È stato un lungo iter quello che ha percorso la riforma costituzionale: dalla presentazione della “Proposta di legge costituzionale” all’approvazione in Consiglio dei Ministri; il passaggio nelle commissioni, sia Affari Costituzionali che Giustizia. Successivamente il testo è passato alla Camera per la discussione e la votazione: dal 9 dicembre 2024 al 16 gennaio 2025 dove è stato votato con 174 voti favorevoli, 92 contrari e 5 astenuti.
È stato subito trasmesso alla Presidenza del Senato dove è iniziata la discussione in Aula.
Il procedimento di revisione della Costituzione è disciplinato dall’art. 138 della Costituzione e prevede due deliberazioni da parte di ciascuna Camera, ad intervallo non minore di tre mesi. Quello di adesso, quindi, è l’inizio di un percorso articolato e complesso. Se la legge è approvata con la maggioranza di due terzi da ciascuna Camera nella seconda votazione non si procederà con il referendum confermativo; al contrario, se la legge è approvata solo con la maggioranza assoluta dei componenti di ciascuna Camera, sempre nella seconda votazione, è soggetta a referendum ed è promulgata in presenza della maggioranza dei voti validi degli elettori, e dunque non è necessario un quorum per la validità del referendum, come avviene per i referendum abrogativi. Si andrà a referendum solo se ne fanno richiesta un quinto dei membri di una Camera, o cinquecentomila elettori, o cinque consigli regionali.

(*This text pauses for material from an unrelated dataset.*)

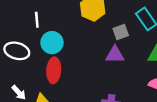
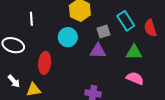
cyan circle: (52, 43) -> (68, 37), moved

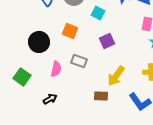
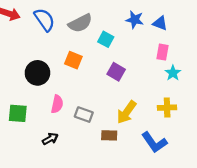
purple square: (107, 41) -> (116, 72), turned -35
gray rectangle: (79, 61) -> (84, 115), moved
green square: (22, 77) -> (18, 113), turned -30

Ma cosa prevede questa riforma così dibattuta e che ha creato molti attacchi tra politica e magistratura, per ultimo la vicenda Almasri e la protesta dell’inaugurazione dell’anno giudiziario?
Per capirla, visti i molti tecnicismi, bisogna partire da un presupposto; la magistratura, per costituzione, un ordine autonomo e indipendente da ogni altro potere e quindi “è composta dai magistrati della carriera giudicante e della carriera requirente” e che “i magistrati si distinguono tra loro soltanto per la diversità delle funzioni”. Su questo la riforma interviene introducendo il principio delle “distinte carriere dei magistrati giudicanti e requirenti”, quindi la famosa separazione delle carriere che adesso, secondo le statistiche, avviene per lo 0,52% da pm a giudice e lo 0,21% per il contrario e, inoltre, per cambiare carriera si deve cambiare regione.
Esiste, poi, un organo di autogoverno della magistratura: il Consiglio Superiore della Magistratura (CSM). Con la riforma si vuole intervenire creando un secondo CSM e un’Alta Corte disciplinare, quindi tre organi al posto di uno. I due CSM saranno presieduti entrambi dal Presidente della Repubblica e servirà uno per i magistrati giudicanti (giudici) e uno per i magistrati requirenti (pm).
Sempre per il CSM, i componenti verranno scelti con un sorteggio: di un elenco per i laici e secco per i togati.
La nuova Alta Corte disciplinare assorbirà le funzioni svolte oggi dal CSM e Corte di Cassazione, Sezioni Unite Civili. Infatti:
“la giurisdizione disciplinare nei riguardi dei magistrati ordinari, giudicanti e requirenti, è attribuita all’Alta Corte disciplinare”.